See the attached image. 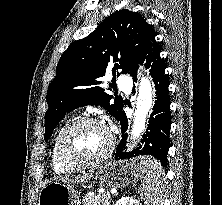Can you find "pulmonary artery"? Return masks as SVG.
<instances>
[{
  "instance_id": "1",
  "label": "pulmonary artery",
  "mask_w": 222,
  "mask_h": 205,
  "mask_svg": "<svg viewBox=\"0 0 222 205\" xmlns=\"http://www.w3.org/2000/svg\"><path fill=\"white\" fill-rule=\"evenodd\" d=\"M117 85L121 90L129 91L131 87V77L129 75H121L117 78Z\"/></svg>"
}]
</instances>
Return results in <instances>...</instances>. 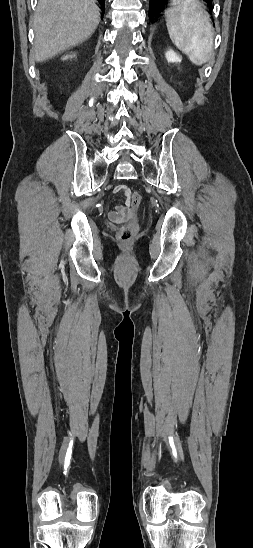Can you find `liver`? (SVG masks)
Listing matches in <instances>:
<instances>
[{
  "label": "liver",
  "mask_w": 253,
  "mask_h": 548,
  "mask_svg": "<svg viewBox=\"0 0 253 548\" xmlns=\"http://www.w3.org/2000/svg\"><path fill=\"white\" fill-rule=\"evenodd\" d=\"M100 22L95 0H39L33 20V57L46 61L83 43Z\"/></svg>",
  "instance_id": "obj_1"
}]
</instances>
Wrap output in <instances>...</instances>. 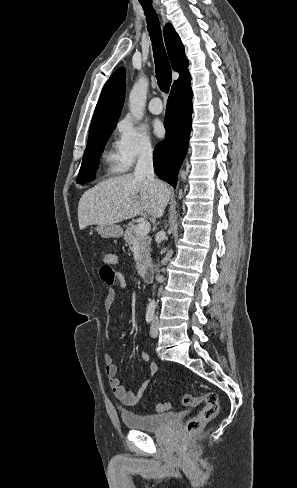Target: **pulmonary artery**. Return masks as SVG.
Masks as SVG:
<instances>
[{"label":"pulmonary artery","instance_id":"e3ab8cb5","mask_svg":"<svg viewBox=\"0 0 297 488\" xmlns=\"http://www.w3.org/2000/svg\"><path fill=\"white\" fill-rule=\"evenodd\" d=\"M148 110L155 115L160 114L163 111L161 100L158 97H154L148 104Z\"/></svg>","mask_w":297,"mask_h":488}]
</instances>
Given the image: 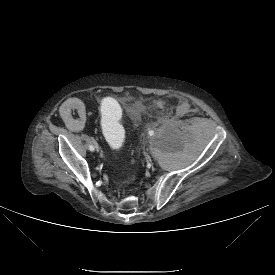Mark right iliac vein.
<instances>
[{
    "mask_svg": "<svg viewBox=\"0 0 275 275\" xmlns=\"http://www.w3.org/2000/svg\"><path fill=\"white\" fill-rule=\"evenodd\" d=\"M94 146H95L96 150H99V146L96 142H94Z\"/></svg>",
    "mask_w": 275,
    "mask_h": 275,
    "instance_id": "1",
    "label": "right iliac vein"
}]
</instances>
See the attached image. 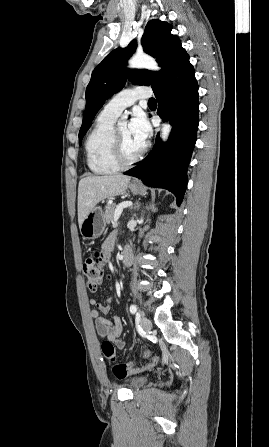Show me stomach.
I'll return each instance as SVG.
<instances>
[{"instance_id": "obj_1", "label": "stomach", "mask_w": 269, "mask_h": 447, "mask_svg": "<svg viewBox=\"0 0 269 447\" xmlns=\"http://www.w3.org/2000/svg\"><path fill=\"white\" fill-rule=\"evenodd\" d=\"M129 190H131L133 194H139L141 186L130 184ZM105 225L106 220L104 212L100 206H97V208H93L90 214L84 218L80 227V233L85 239H95V237H99V235L103 233Z\"/></svg>"}]
</instances>
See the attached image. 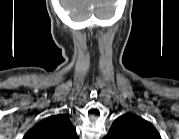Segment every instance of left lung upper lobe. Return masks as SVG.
<instances>
[{
  "label": "left lung upper lobe",
  "mask_w": 179,
  "mask_h": 139,
  "mask_svg": "<svg viewBox=\"0 0 179 139\" xmlns=\"http://www.w3.org/2000/svg\"><path fill=\"white\" fill-rule=\"evenodd\" d=\"M106 139H160L154 126L134 114H124L112 124Z\"/></svg>",
  "instance_id": "5c2ea615"
}]
</instances>
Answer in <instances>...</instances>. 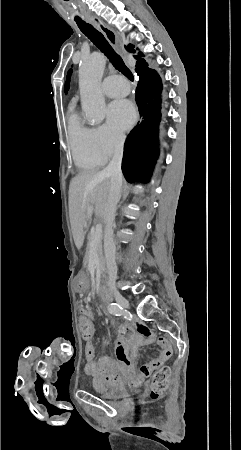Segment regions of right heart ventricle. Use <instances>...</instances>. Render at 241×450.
Listing matches in <instances>:
<instances>
[{"instance_id": "1", "label": "right heart ventricle", "mask_w": 241, "mask_h": 450, "mask_svg": "<svg viewBox=\"0 0 241 450\" xmlns=\"http://www.w3.org/2000/svg\"><path fill=\"white\" fill-rule=\"evenodd\" d=\"M95 129L85 126L78 115L71 114L68 118V140L75 164L80 168H95L102 166L106 159L95 151L91 133ZM97 140L99 136L97 134Z\"/></svg>"}]
</instances>
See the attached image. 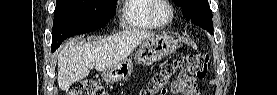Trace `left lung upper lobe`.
Listing matches in <instances>:
<instances>
[{"label": "left lung upper lobe", "mask_w": 277, "mask_h": 95, "mask_svg": "<svg viewBox=\"0 0 277 95\" xmlns=\"http://www.w3.org/2000/svg\"><path fill=\"white\" fill-rule=\"evenodd\" d=\"M182 8V13L187 19L207 30L213 32L212 11L208 0H173Z\"/></svg>", "instance_id": "1"}]
</instances>
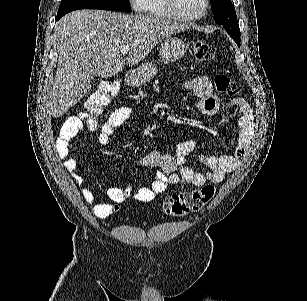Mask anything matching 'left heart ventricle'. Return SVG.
I'll use <instances>...</instances> for the list:
<instances>
[{
    "instance_id": "b2bd125f",
    "label": "left heart ventricle",
    "mask_w": 307,
    "mask_h": 301,
    "mask_svg": "<svg viewBox=\"0 0 307 301\" xmlns=\"http://www.w3.org/2000/svg\"><path fill=\"white\" fill-rule=\"evenodd\" d=\"M175 13H195L200 11L202 0H175Z\"/></svg>"
}]
</instances>
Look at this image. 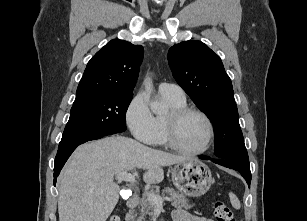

* TASK *
The range to print runs from the line with "Mask anything matching" through the last line of the entries, both included; keep it exact and skip the pictures.

* OUTPUT FOR THIS EXERCISE *
Mask anything matching 'left heart ventricle'. Return SVG.
I'll use <instances>...</instances> for the list:
<instances>
[{
    "instance_id": "b2bd125f",
    "label": "left heart ventricle",
    "mask_w": 307,
    "mask_h": 301,
    "mask_svg": "<svg viewBox=\"0 0 307 301\" xmlns=\"http://www.w3.org/2000/svg\"><path fill=\"white\" fill-rule=\"evenodd\" d=\"M175 13H195L200 11L202 0H175Z\"/></svg>"
}]
</instances>
Look at this image. 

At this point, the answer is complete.